> [Task description] From the line containing "CALZADO APROXIMACIÓN" through the last line of the entries, set down every line exactly and add nothing.

> [Input data]
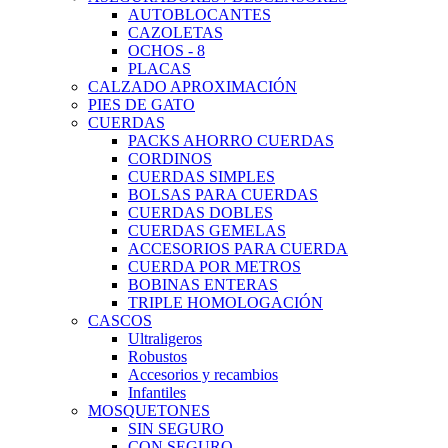
AUTOBLOCANTES
CAZOLETAS
OCHOS - 8
PLACAS
CALZADO APROXIMACIÓN
PIES DE GATO
CUERDAS
PACKS AHORRO CUERDAS
CORDINOS
CUERDAS SIMPLES
BOLSAS PARA CUERDAS
CUERDAS DOBLES
CUERDAS GEMELAS
ACCESORIOS PARA CUERDA
CUERDA POR METROS
BOBINAS ENTERAS
TRIPLE HOMOLOGACIÓN
CASCOS
Ultraligeros
Robustos
Accesorios y recambios
Infantiles
MOSQUETONES
SIN SEGURO
CON SEGURO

> [Completed exercise]
CALZADO APROXIMACIÓN
PIES DE GATO
CUERDAS
PACKS AHORRO CUERDAS
CORDINOS
CUERDAS SIMPLES
BOLSAS PARA CUERDAS
CUERDAS DOBLES
CUERDAS GEMELAS
ACCESORIOS PARA CUERDA
CUERDA POR METROS
BOBINAS ENTERAS
TRIPLE HOMOLOGACIÓN
CASCOS
Ultraligeros
Robustos
Accesorios y recambios
Infantiles
MOSQUETONES
SIN SEGURO
CON SEGURO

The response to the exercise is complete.